Source data:
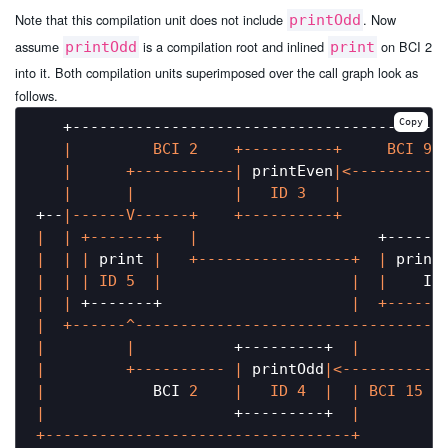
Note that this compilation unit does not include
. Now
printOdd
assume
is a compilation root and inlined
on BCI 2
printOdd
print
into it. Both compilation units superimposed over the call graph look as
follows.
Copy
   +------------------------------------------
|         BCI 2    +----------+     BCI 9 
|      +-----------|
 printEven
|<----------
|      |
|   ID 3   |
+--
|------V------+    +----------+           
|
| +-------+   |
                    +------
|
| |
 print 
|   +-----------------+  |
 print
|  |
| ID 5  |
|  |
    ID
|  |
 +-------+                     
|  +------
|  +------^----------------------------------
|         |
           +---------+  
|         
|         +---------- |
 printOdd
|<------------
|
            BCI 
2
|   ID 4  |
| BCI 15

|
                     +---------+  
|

Task goal: What lines of the preceding data include the string "compilation"? Pull them out.

Worked solution:
Note that this compilation unit does not include
is a compilation root and inlined
into it. Both compilation units superimposed over the call graph look as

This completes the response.